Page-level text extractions
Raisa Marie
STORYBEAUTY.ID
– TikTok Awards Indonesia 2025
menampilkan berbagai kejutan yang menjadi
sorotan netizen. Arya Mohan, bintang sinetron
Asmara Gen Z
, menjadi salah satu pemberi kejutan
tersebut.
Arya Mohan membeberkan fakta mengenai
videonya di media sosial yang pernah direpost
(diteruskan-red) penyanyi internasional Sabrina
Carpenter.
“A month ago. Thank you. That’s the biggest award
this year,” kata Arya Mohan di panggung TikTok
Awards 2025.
---
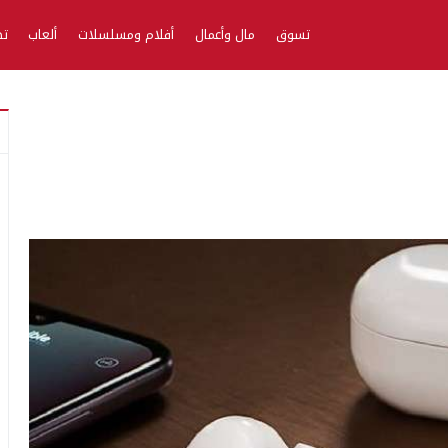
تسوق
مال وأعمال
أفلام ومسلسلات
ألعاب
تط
* * *
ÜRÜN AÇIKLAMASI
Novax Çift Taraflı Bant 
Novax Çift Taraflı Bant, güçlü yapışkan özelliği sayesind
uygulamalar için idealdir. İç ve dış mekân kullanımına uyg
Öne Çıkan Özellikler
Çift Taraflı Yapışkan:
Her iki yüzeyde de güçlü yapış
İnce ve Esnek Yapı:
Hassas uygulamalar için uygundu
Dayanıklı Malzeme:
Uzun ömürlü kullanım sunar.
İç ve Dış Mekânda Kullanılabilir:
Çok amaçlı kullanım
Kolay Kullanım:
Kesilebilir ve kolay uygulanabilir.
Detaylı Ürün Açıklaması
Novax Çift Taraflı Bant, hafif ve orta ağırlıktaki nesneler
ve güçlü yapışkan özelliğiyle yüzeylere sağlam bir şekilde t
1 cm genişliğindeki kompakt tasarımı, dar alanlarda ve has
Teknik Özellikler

EXERCISE PROMPT:
Copy out the range of lines above starting at the line with "Raisa Marie" and ending at the line with "Awards 2025.", exactly and including both.

TASK SOLUTION:
Raisa Marie
STORYBEAUTY.ID
– TikTok Awards Indonesia 2025
menampilkan berbagai kejutan yang menjadi
sorotan netizen. Arya Mohan, bintang sinetron
Asmara Gen Z
, menjadi salah satu pemberi kejutan
tersebut.
Arya Mohan membeberkan fakta mengenai
videonya di media sosial yang pernah direpost
(diteruskan-red) penyanyi internasional Sabrina
Carpenter.
“A month ago. Thank you. That’s the biggest award
this year,” kata Arya Mohan di panggung TikTok
Awards 2025.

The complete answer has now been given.